■ **What you will do**: Please copy the lines below, exactly as they are, from the one with "Камера хранения на" through the one with "info@tobeiradeoza.gal", and leave out the pictures.

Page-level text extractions
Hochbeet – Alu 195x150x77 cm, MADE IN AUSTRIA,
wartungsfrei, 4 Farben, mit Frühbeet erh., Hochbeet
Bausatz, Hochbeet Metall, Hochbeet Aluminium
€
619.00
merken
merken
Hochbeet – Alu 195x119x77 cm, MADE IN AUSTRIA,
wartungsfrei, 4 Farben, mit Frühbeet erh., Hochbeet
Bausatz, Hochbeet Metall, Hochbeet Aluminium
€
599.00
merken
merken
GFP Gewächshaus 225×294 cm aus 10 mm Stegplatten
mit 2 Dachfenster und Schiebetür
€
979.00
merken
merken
--
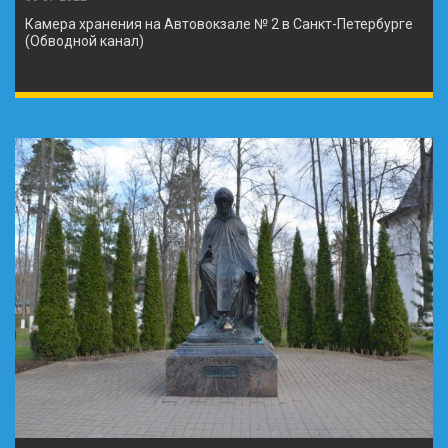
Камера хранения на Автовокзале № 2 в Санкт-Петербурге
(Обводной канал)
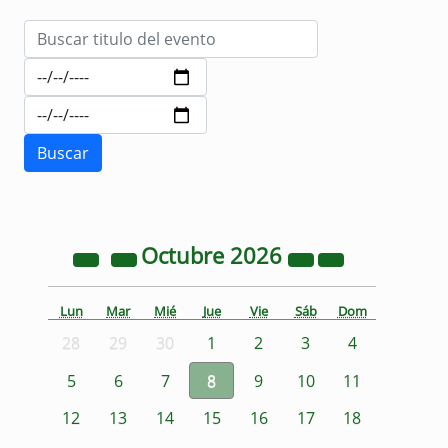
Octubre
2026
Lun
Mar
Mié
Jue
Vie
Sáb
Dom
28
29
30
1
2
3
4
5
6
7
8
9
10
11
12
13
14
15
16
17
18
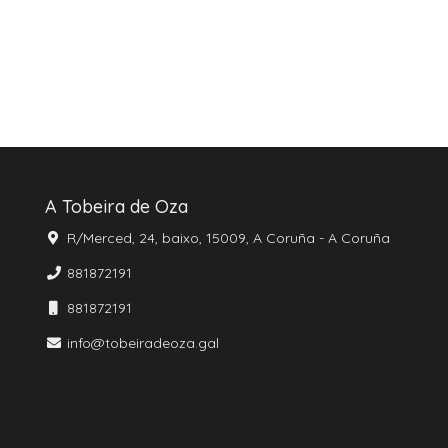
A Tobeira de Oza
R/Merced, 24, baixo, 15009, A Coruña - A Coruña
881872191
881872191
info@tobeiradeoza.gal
---
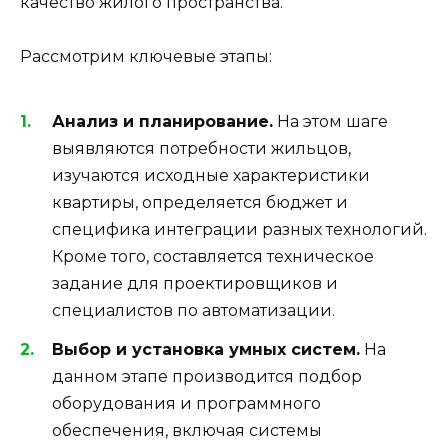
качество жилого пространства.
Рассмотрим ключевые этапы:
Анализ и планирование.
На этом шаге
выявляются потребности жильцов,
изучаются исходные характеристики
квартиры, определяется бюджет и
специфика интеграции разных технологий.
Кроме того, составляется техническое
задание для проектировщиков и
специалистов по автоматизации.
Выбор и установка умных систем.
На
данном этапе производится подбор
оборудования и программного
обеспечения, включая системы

■ **Response to this task**:
Камера хранения на Автовокзале № 2 в Санкт-Петербурге
(Обводной канал)
Octubre
2026
Lun
Mar
Mié
Jue
Vie
Sáb
Dom
28
29
30
1
2
3
4
5
6
7
8
9
10
11
12
13
14
15
16
17
18
A Tobeira de Oza
R/Merced, 24, baixo, 15009, A Coruña - A Coruña
881872191
881872191
info@tobeiradeoza.gal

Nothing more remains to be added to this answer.